WHAT IS EXPECTED: Return all lines in the data where the string "mengapresiasi" can be found.
───── AVAILABLE RECORDS ─────
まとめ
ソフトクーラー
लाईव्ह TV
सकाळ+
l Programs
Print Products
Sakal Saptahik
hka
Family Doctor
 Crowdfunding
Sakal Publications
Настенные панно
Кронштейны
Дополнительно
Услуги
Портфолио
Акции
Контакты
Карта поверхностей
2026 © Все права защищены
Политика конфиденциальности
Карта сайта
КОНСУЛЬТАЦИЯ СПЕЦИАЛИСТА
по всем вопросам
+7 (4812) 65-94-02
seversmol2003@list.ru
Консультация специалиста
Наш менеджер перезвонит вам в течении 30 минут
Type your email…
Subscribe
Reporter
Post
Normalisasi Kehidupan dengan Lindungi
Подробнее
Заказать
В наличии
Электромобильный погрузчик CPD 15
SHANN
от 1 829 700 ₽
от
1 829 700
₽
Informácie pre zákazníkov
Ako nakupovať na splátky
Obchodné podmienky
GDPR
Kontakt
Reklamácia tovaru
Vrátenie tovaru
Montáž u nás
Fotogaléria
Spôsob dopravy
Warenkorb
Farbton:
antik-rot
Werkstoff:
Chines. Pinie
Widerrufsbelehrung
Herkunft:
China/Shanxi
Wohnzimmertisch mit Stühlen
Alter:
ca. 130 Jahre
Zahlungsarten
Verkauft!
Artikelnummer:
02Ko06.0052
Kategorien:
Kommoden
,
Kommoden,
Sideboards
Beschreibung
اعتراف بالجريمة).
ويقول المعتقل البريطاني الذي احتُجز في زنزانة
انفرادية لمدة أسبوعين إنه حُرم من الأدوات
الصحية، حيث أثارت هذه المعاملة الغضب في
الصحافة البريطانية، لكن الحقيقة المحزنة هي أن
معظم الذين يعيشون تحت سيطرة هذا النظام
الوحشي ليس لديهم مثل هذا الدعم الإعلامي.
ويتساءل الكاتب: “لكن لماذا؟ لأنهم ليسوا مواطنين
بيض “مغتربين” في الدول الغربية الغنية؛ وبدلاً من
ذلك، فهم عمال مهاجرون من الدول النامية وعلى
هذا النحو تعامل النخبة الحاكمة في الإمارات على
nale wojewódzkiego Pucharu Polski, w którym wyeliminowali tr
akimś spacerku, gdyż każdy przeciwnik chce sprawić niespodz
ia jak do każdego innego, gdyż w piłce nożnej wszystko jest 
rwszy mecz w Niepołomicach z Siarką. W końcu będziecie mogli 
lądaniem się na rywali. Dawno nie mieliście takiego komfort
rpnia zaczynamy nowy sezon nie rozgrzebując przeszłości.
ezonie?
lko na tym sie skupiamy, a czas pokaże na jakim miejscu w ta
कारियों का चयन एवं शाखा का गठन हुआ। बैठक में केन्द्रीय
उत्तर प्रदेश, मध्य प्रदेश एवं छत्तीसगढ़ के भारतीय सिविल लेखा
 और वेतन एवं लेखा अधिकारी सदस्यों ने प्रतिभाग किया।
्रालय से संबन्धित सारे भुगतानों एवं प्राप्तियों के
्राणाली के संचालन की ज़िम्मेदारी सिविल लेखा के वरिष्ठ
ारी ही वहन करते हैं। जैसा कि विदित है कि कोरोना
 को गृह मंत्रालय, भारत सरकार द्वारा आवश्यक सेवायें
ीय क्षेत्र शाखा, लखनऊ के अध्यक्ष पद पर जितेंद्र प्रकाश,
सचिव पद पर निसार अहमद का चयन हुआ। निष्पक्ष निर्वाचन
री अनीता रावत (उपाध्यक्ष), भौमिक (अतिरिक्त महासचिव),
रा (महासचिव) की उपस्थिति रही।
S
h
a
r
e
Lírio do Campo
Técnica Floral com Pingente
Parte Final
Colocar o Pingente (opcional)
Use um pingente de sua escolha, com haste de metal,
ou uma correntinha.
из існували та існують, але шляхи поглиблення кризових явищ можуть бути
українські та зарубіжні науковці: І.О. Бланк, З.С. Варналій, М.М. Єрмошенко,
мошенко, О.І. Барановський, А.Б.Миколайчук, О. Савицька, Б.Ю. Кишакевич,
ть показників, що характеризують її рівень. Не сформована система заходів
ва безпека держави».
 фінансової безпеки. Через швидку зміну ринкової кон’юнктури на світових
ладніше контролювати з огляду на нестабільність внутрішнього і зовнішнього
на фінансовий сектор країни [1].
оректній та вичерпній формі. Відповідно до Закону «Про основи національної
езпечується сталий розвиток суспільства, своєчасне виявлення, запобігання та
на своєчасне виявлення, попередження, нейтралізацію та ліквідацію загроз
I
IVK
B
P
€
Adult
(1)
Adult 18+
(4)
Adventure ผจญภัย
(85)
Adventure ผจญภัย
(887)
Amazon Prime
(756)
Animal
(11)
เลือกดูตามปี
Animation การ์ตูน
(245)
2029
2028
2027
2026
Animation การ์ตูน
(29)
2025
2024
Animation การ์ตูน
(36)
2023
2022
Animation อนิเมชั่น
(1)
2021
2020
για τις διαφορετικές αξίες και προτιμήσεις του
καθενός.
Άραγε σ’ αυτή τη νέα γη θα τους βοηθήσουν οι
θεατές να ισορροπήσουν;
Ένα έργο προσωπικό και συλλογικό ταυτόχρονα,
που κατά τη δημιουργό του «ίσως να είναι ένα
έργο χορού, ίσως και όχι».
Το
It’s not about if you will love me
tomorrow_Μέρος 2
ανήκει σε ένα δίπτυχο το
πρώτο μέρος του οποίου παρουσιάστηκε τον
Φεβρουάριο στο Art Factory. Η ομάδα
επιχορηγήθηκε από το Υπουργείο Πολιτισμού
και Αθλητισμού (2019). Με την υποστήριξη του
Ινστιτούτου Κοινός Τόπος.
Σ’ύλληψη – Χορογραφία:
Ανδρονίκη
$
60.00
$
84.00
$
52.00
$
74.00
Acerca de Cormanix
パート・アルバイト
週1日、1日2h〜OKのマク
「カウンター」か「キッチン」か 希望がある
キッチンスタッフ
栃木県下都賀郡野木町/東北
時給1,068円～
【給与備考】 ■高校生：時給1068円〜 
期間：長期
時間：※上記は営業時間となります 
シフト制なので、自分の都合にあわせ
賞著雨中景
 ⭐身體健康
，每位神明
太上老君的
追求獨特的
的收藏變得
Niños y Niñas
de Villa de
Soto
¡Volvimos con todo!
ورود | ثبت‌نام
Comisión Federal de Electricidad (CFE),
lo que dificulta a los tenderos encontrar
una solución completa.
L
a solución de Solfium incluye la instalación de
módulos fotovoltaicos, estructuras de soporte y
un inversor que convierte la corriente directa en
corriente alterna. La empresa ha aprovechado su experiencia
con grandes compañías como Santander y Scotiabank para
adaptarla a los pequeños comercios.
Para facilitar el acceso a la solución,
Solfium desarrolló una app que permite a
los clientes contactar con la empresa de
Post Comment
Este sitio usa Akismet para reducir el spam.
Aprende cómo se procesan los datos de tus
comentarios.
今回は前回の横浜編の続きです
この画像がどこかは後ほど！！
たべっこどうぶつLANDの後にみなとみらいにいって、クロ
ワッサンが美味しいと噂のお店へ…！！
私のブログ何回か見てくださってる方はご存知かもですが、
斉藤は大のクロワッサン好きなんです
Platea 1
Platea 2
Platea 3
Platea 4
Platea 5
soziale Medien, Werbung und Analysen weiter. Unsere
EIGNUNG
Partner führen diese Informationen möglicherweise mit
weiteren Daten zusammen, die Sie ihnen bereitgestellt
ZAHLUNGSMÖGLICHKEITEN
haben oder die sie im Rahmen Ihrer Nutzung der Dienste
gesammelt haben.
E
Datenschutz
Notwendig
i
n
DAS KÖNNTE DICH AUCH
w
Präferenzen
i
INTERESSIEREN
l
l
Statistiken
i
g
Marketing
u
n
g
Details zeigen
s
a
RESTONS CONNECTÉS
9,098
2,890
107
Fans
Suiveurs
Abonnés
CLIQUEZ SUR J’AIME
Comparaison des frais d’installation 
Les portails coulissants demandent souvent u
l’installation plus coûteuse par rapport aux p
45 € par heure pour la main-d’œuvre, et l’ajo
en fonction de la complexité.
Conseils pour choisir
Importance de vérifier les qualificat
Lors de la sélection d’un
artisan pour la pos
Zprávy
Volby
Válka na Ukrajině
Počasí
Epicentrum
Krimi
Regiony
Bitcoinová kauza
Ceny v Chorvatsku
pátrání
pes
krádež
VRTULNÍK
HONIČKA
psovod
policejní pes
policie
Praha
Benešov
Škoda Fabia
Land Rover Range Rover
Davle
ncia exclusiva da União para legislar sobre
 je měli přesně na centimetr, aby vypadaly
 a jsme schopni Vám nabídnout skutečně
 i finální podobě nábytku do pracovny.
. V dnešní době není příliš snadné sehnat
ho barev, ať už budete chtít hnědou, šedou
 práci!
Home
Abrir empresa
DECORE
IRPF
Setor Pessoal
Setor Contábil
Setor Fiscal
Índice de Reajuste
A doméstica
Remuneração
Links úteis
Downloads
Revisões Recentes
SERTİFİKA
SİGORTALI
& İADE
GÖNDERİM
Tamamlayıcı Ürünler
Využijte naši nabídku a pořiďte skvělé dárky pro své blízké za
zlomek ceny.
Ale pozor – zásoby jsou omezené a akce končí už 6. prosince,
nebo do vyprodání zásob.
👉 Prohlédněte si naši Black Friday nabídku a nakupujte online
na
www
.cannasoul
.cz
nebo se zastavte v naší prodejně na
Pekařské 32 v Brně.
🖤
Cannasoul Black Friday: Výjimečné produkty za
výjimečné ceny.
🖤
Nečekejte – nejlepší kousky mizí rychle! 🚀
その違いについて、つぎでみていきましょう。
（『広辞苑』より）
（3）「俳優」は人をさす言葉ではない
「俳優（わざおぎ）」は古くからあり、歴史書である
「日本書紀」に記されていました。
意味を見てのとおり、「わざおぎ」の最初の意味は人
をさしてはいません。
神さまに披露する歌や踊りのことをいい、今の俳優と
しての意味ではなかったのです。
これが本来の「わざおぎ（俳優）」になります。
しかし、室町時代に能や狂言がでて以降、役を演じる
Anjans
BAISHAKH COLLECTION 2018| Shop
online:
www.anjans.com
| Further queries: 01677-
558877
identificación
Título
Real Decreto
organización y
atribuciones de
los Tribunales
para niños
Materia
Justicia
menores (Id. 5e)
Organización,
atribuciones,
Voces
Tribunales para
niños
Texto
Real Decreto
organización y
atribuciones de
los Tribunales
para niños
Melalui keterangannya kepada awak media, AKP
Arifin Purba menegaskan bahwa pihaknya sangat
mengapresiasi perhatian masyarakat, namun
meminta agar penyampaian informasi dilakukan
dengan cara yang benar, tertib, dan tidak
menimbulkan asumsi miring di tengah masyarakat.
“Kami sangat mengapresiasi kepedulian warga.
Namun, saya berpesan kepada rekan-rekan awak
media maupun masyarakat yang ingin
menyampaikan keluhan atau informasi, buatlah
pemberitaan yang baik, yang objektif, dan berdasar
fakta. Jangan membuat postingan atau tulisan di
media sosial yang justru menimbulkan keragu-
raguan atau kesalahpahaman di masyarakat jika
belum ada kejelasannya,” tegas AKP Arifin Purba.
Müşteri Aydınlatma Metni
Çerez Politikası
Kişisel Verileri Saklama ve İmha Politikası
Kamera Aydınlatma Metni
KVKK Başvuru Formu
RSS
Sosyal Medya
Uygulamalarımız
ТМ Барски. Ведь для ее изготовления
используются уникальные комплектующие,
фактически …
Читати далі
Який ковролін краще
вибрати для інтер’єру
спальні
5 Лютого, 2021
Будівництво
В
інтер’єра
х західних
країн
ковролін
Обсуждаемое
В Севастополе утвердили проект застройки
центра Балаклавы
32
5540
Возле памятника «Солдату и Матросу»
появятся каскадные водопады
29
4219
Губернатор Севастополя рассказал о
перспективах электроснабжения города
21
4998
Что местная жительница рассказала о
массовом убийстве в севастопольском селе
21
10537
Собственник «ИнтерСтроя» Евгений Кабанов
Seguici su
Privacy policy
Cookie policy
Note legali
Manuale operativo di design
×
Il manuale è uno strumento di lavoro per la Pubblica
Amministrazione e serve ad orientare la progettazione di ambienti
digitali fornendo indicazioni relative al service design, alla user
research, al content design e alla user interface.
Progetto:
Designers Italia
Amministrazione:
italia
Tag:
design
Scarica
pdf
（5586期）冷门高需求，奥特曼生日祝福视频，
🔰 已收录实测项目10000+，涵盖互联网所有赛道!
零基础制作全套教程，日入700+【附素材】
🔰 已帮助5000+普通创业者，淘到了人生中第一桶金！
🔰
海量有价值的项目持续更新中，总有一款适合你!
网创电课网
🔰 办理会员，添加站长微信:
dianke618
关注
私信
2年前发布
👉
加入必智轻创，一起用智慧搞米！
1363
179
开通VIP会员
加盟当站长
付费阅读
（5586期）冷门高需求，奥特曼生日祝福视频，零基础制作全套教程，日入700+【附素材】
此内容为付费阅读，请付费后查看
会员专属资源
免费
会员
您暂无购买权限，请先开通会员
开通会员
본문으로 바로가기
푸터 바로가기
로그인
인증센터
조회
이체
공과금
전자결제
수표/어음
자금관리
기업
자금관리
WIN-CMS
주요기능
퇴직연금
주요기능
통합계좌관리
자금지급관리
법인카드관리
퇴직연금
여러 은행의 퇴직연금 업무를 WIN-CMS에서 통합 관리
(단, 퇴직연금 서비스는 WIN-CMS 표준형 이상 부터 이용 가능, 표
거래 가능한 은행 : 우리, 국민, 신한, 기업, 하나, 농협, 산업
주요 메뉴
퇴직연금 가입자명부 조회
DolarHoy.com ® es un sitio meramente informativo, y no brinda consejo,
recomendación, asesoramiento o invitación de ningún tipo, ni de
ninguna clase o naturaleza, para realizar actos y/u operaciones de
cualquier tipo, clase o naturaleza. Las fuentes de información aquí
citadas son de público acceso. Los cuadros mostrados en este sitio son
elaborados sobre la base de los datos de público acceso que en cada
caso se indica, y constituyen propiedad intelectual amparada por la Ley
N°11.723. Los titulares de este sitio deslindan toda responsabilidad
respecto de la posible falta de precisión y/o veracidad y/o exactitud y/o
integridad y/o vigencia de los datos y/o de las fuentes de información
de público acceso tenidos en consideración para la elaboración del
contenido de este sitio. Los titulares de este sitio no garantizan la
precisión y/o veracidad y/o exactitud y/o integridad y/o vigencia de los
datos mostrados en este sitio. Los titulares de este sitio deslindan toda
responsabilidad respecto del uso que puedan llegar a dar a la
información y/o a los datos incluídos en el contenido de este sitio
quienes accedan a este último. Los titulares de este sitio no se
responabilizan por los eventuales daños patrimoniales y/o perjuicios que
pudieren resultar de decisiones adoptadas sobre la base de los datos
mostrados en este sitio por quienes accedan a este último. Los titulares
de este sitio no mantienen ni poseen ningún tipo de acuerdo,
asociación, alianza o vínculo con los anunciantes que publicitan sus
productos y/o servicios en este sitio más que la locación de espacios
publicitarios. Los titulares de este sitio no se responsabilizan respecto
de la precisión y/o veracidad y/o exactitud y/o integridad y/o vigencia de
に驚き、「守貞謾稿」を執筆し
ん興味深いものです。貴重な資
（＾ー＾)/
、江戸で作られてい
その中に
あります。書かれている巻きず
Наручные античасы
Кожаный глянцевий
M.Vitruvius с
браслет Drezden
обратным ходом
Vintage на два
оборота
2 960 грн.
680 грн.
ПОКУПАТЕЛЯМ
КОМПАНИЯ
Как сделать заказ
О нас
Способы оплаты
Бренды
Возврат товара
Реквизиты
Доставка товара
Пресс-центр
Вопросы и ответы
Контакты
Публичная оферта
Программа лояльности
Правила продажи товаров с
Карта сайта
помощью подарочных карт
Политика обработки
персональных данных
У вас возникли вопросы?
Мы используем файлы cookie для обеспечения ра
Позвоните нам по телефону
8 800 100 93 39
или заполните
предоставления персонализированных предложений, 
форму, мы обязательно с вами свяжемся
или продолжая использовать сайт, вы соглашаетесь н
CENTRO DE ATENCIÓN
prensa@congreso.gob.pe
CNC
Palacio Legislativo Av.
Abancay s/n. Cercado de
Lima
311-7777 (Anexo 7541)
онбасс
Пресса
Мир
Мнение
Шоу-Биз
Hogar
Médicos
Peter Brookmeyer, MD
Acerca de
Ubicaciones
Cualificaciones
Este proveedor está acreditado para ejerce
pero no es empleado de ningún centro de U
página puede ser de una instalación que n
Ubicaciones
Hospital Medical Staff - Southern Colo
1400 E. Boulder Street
─────
ANSWER TO THE EXERCISE:
mengapresiasi perhatian masyarakat, namun
“Kami sangat mengapresiasi kepedulian warga.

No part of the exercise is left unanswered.